Collected data
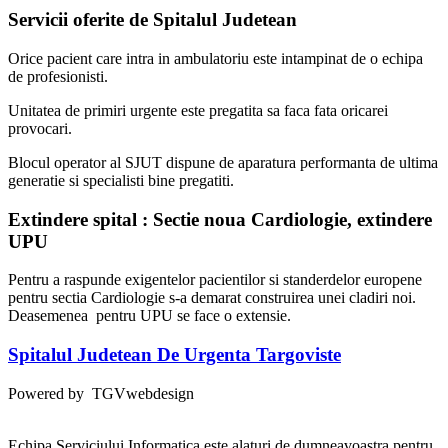
Servicii oferite de Spitalul Judetean
Orice pacient care intra in ambulatoriu este intampinat de o echipa
de profesionisti.
Unitatea de primiri urgente este pregatita sa faca fata oricarei
provocari.
Blocul operator al SJUT dispune de aparatura performanta de ultima
generatie si specialisti bine pregatiti.
Extindere spital : Sectie noua Cardiologie, extindere
UPU
Pentru a raspunde exigentelor pacientilor si standerdelor europene
pentru sectia Cardiologie s-a demarat construirea unei cladiri noi.
Deasemenea pentru UPU se face o extensie.
Spitalul Judetean De Urgenta Targoviste
Powered by TGVwebdesign
Echipa Serviciului Informatica este alaturi de dumneavoastra pentru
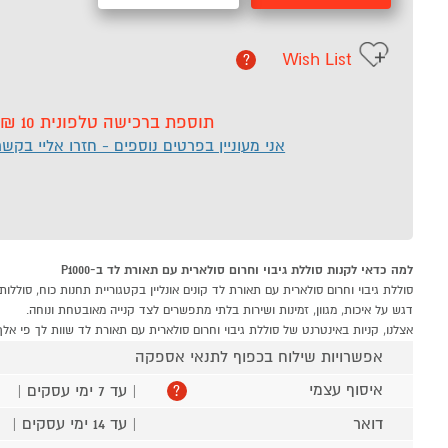
Wish List
?
תוספת ברכישה טלפונית 10 ₪
אני מעוניין בפרטים נוספים - חזרו אליי בקש
למה כדאי לקנות סוללת גיבוי וחרום סולארית עם תאורת לד ב-P1000
דגש על איכות, מגוון, זמינות ושירות בלתי מתפשרים לצד קנייה מאובטחת ונוחה.
אצלנו, קניות באינטרנט של סוללת גיבוי וחרום סולארית עם תאורת לד שוות לך פי אלף
אפשרויות שילוח בכפוף לתנאי אספקה
איסוף עצמי
| עד 7 ימי עסקים |
?
דואר
| עד 14 ימי עסקים |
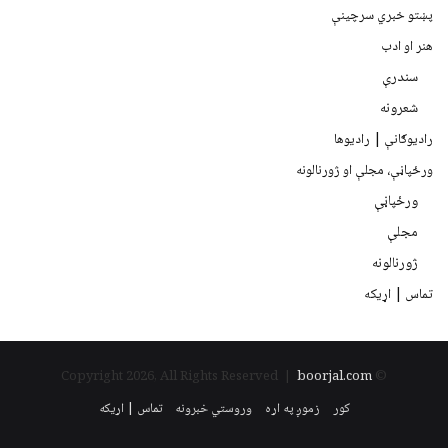
پښتو خبري سرچينې
هنر او ادب
سندرې
شعرونه
رادیوګانې | رادیوها
ورځپاڼې، مجلې او ژورنالونه
ورځپاڼې
مجلې
ژورنالونه
تماس | اړیکه
boorjal.com
© Copyright 2026, All Rights Reserved |
کور
زموږ په اړه
وروستي خبرونه
تماس | اړیکه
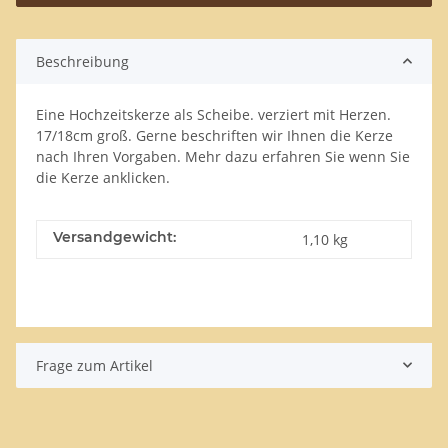
Beschreibung
Eine Hochzeitskerze als Scheibe. verziert mit Herzen.
17/18cm groß. Gerne beschriften wir Ihnen die Kerze
nach Ihren Vorgaben. Mehr dazu erfahren Sie wenn Sie
die Kerze anklicken.
Versandgewicht:
1,10 kg
Frage zum Artikel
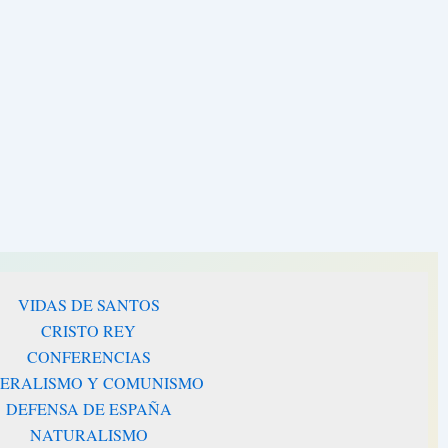
VIDAS DE SANTOS
CRISTO REY
CONFERENCIAS
BERALISMO Y COMUNISMO
DEFENSA DE ESPAÑA
NATURALISMO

» **YOUR ASSIGNMENT**: After removing each picture, print the entries above exactly as they were.

» **ANSWER TO THE EXERCISE**:
Servicii oferite de Spitalul Judetean
Orice pacient care intra in ambulatoriu este intampinat de o echipa
de profesionisti.
Unitatea de primiri urgente este pregatita sa faca fata oricarei
provocari.
Blocul operator al SJUT dispune de aparatura performanta de ultima
generatie si specialisti bine pregatiti.
Extindere spital : Sectie noua Cardiologie, extindere
UPU
Pentru a raspunde exigentelor pacientilor si standerdelor europene
pentru sectia Cardiologie s-a demarat construirea unei cladiri noi.
Deasemenea pentru UPU se face o extensie.
Spitalul Judetean De Urgenta Targoviste
Powered by TGVwebdesign
Echipa Serviciului Informatica este alaturi de dumneavoastra pentru
Wish List
?
תוספת ברכישה טלפונית 10 ₪
אני מעוניין בפרטים נוספים - חזרו אליי בקש
למה כדאי לקנות סוללת גיבוי וחרום סולארית עם תאורת לד ב-P1000
דגש על איכות, מגוון, זמינות ושירות בלתי מתפשרים לצד קנייה מאובטחת ונוחה.
אצלנו, קניות באינטרנט של סוללת גיבוי וחרום סולארית עם תאורת לד שוות לך פי אלף
אפשרויות שילוח בכפוף לתנאי אספקה
איסוף עצמי
| עד 7 ימי עסקים |
?
דואר
| עד 14 ימי עסקים |
پښتو خبري سرچينې
هنر او ادب
سندرې
شعرونه
رادیوګانې | رادیوها
ورځپاڼې، مجلې او ژورنالونه
ورځپاڼې
مجلې
ژورنالونه
تماس | اړیکه
boorjal.com
© Copyright 2026, All Rights Reserved |
کور
زموږ په اړه
وروستي خبرونه
تماس | اړیکه
Beschreibung
Eine Hochzeitskerze als Scheibe. verziert mit Herzen.
17/18cm groß. Gerne beschriften wir Ihnen die Kerze
nach Ihren Vorgaben. Mehr dazu erfahren Sie wenn Sie
die Kerze anklicken.
Versandgewicht:
1,10 kg
Frage zum Artikel
VIDAS DE SANTOS
CRISTO REY
CONFERENCIAS
BERALISMO Y COMUNISMO
DEFENSA DE ESPAÑA
NATURALISMO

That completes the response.